*** Block opens ***
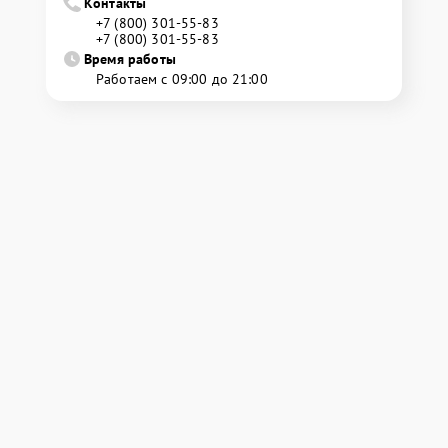
Контакты
+7 (800) 301-55-83
+7 (800) 301-55-83
Время работы
Работаем с 09:00 до 21:00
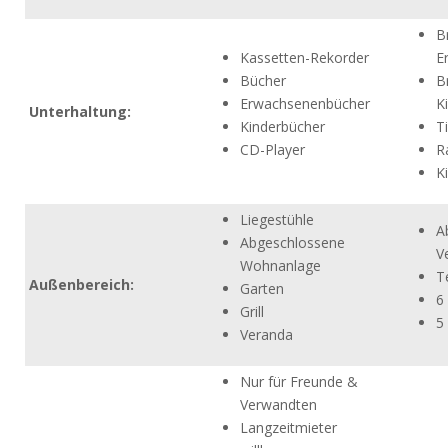
B
Kassetten-Rekorder
E
Bücher
B
Erwachsenenbücher
K
Unterhaltung:
Kinderbücher
T
CD-Player
R
K
Liegestühle
A
Abgeschlossene
V
Wohnanlage
T
Außenbereich:
Garten
6
Grill
5
Veranda
Nur für Freunde &
Verwandten
Langzeitmieter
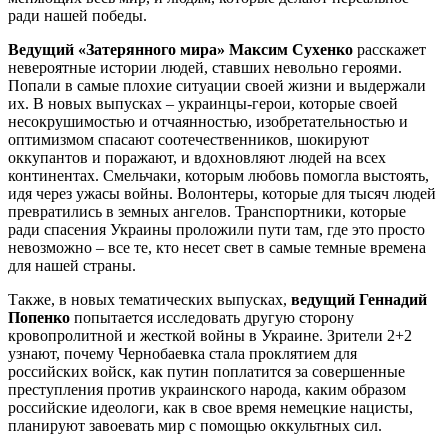
ради нашей победы.
Ведущий «Затерянного мира» Максим Сухенко
расскажет
невероятные истории людей, ставших невольно героями.
Попали в самые плохие ситуации своей жизни и выдержали
их. В новых выпусках – украинцы-герои, которые своей
несокрушимостью и отчаянностью, изобретательностью и
оптимизмом спасают соотечественников, шокируют
оккупантов и поражают, и вдохновляют людей на всех
континентах. Смельчаки, которым любовь помогла выстоять,
идя через ужасы войны. Волонтеры, которые для тысяч людей
превратились в земных ангелов. Транспортники, которые
ради спасения Украины проложили пути там, где это просто
невозможно – все те, кто несет свет в самые темные времена
для нашей страны.
Также, в новых тематических выпусках,
ведущий Геннадий
Попенко
попытается исследовать другую сторону
кровопролитной и жесткой войны в Украине. Зрители 2+2
узнают, почему Чернобаевка стала проклятием для
российских войск, как путин поплатится за совершенные
преступления против украинского народа, каким образом
российские идеологи, как в свое время немецкие нацисты,
планируют завоевать мир с помощью оккультных сил.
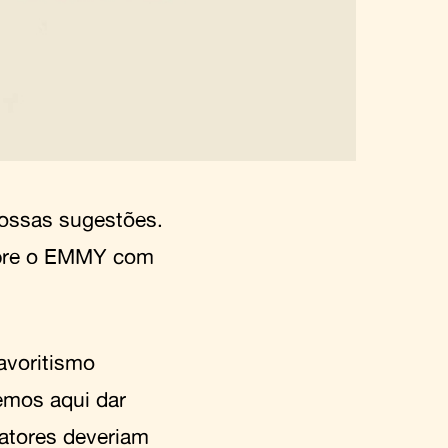
nossas sugestões.
obre o EMMY com
favoritismo
emos aqui dar
 atores deveriam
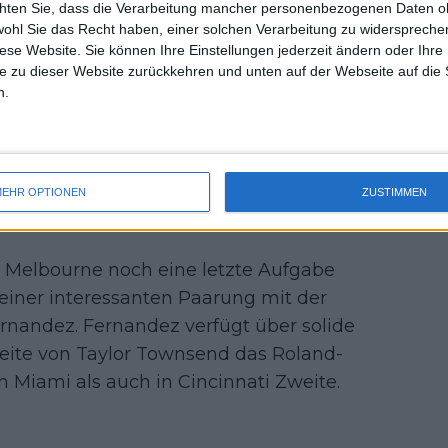
chten Sie, dass die Verarbeitung mancher personenbezogenen Daten oh
uss 
wohl Sie das Recht haben, einer solchen Verarbeitung zu widersprechen
mal 
diese Website. Sie können Ihre Einstellungen jederzeit ändern oder Ihre 
des 
ifel, dass er es verdient“ –
e zu dieser Website zurückkehren und unten auf der Webseite auf die 
dung, das Australian-Open-
n.
t den verdienten Wawrinka
rgios/Kokkinakis und das Match lief
EHR OPTIONEN
ZUSTIMMEN
 mehr einen seiner charakteristischen
 Platz hinterließ.
 Melbourne noch eine letzte Aufgabe
n einer interessanten Paarung mit der
rnandez. Fernandez verfügt über solide
Seite von Taylor Townsend das Roland-
 Miami als auch in Cincinnati Zweite.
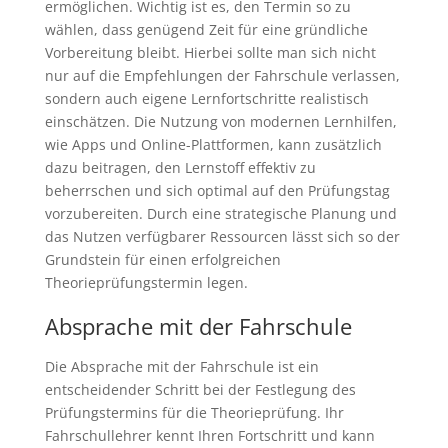
ermöglichen. Wichtig ist es, den Termin so zu
wählen, dass genügend Zeit für eine gründliche
Vorbereitung bleibt. Hierbei sollte man sich nicht
nur auf die Empfehlungen der Fahrschule verlassen,
sondern auch eigene Lernfortschritte realistisch
einschätzen. Die Nutzung von modernen Lernhilfen,
wie Apps und Online-Plattformen, kann zusätzlich
dazu beitragen, den Lernstoff effektiv zu
beherrschen und sich optimal auf den Prüfungstag
vorzubereiten. Durch eine strategische Planung und
das Nutzen verfügbarer Ressourcen lässt sich so der
Grundstein für einen erfolgreichen
Theorieprüfungstermin legen.
Absprache mit der Fahrschule
Die Absprache mit der Fahrschule ist ein
entscheidender Schritt bei der Festlegung des
Prüfungstermins für die Theorieprüfung. Ihr
Fahrschullehrer kennt Ihren Fortschritt und kann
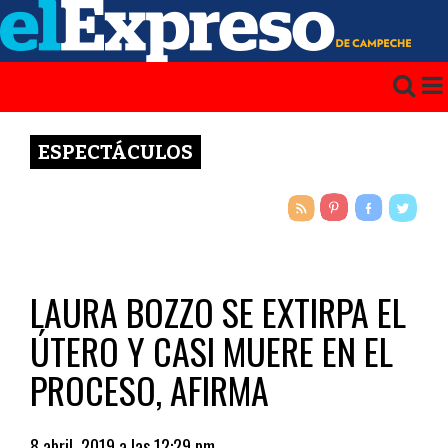
ESPECTÁCULOS
LAURA BOZZO SE EXTIRPA EL
ÚTERO Y CASI MUERE EN EL
PROCESO, AFIRMA
8 abril, 2019 a las 12:29 pm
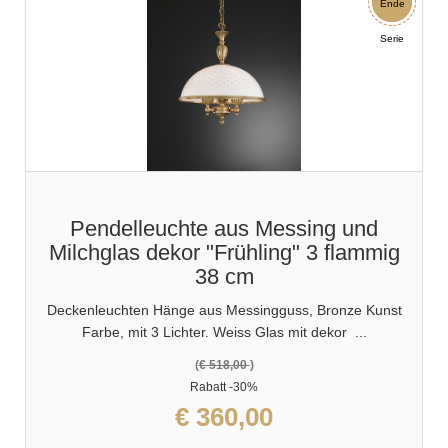
Rabatt
Ende
Serie
Pendelleuchte aus Messing und
Milchglas dekor "Frühling" 3 flammig
38 cm
Deckenleuchten Hänge aus Messingguss, Bronze Kunst
Farbe, mit 3 Lichter. Weiss Glas mit dekor ...
(
€ 518,00
)
Rabatt
-30%
€ 360,00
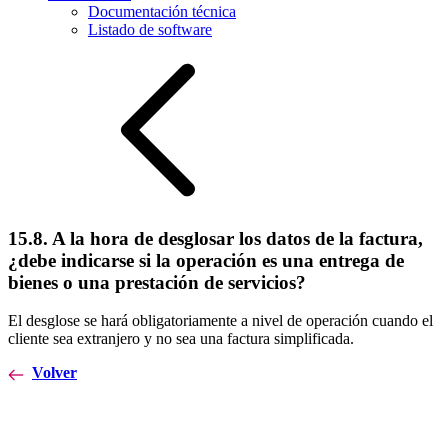
Documentación técnica
Listado de software
15.8. A la hora de desglosar los datos de la factura,
¿debe indicarse si la operación es una entrega de
bienes o una prestación de servicios?
El desglose se hará obligatoriamente a nivel de operación cuando el
cliente sea extranjero y no sea una factura simplificada.
Volver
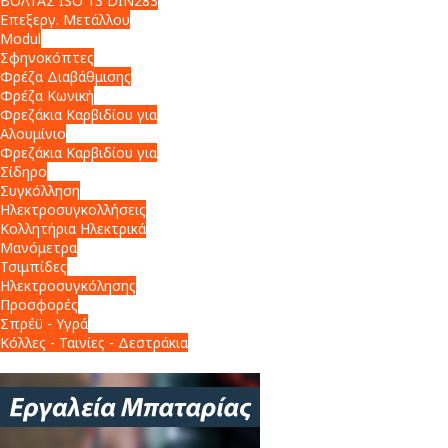
ΒΟΛΤΑΣ ISO 13 DIN283
Επεξεργ. Μετάλλου
Modul
Σφηνοκόπτες
Φρέζα Διαβάθμισης
Φρέζα Κωνική
Φρεζάκια Καρβιδίου για
Αλουμίνιο
Φρεζάκια Καρβιδίου για
Σίδηρο
Συγκόλληση
Ηλεκτροσυγκολλήσεις
Κολλητήρια Ηλεκτρικά
Μανόμετρα
Τσιμπίδες
Ηλεκτροσυγκόλησης
Προσφορές
Σπρέϋ - Υγρά
Κόλλες - Ταινίες - Δεστράκια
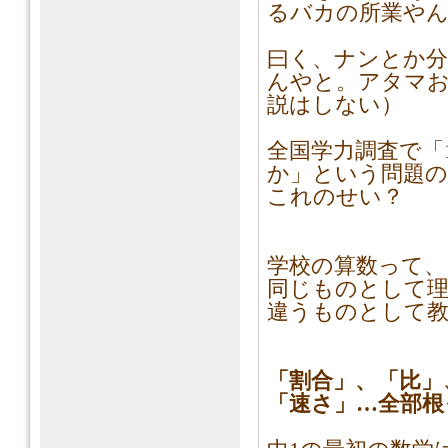
るバカの所業や
曰く、ナンとか
んやと。アタマ
説はしない）
全国学力調査で「1
か」という問題の
これのせい？
学校の算数って
同じものとして
違うものとして
「割合」、「比」
「速さ」…全部根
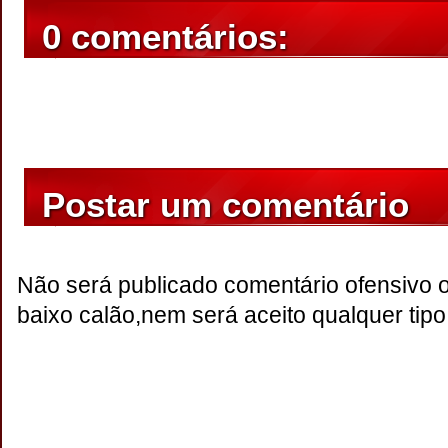
0 comentários:
Postar um comentário
Não será publicado comentário ofensivo 
baixo calão,nem será aceito qualquer tipo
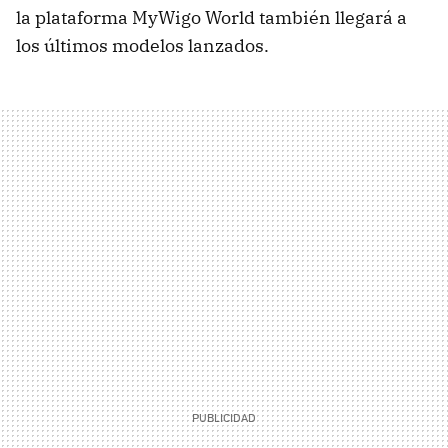
la plataforma MyWigo World también llegará a
los últimos modelos lanzados.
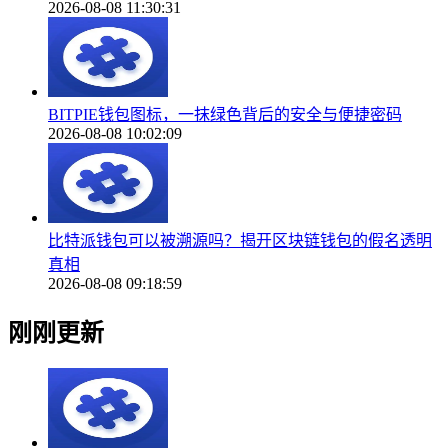
2026-08-08 11:30:31
BITPIE钱包图标，一抹绿色背后的安全与便捷密码
2026-08-08 10:02:09
比特派钱包可以被溯源吗？揭开区块链钱包的假名透明
真相
2026-08-08 09:18:59
刚刚更新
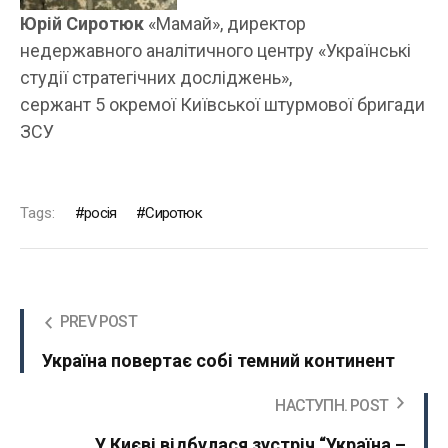
Юрій Сиротюк
«Мамай», директор
недержавного аналітичного центру «Українські
студії стратегічних досліджень»,
сержант 5 окремої Київської штурмової бригади
ЗСУ
Tags:
росія
Сиротюк
PREV POST
Україна повертає собі темний континент
НАСТУПН. POST
У Києві відбулася зустріч “Україна –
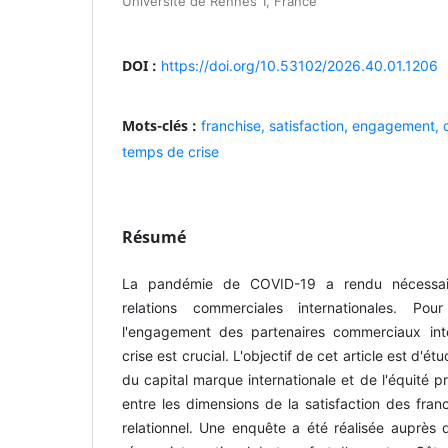
Université de Rennes 1, France
DOI :
https://doi.org/10.53102/2026.40.01.1206
Mots-clés :
franchise,
satisfaction,
engagement,
temps de crise
Résumé
La pandémie de COVID-19 a rendu nécessair
relations commerciales internationales. Pour
l'engagement des partenaires commerciaux in
crise est crucial. L'objectif de cet article est d'é
du capital marque internationale et de l'équité pr
entre les dimensions de la satisfaction des fra
relationnel. Une enquête a été réalisée auprès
*** Block closes ***
Using the data above, return every line that contains the string "crise".

temps de crise
crise est crucial. L'objectif de cet article est d'é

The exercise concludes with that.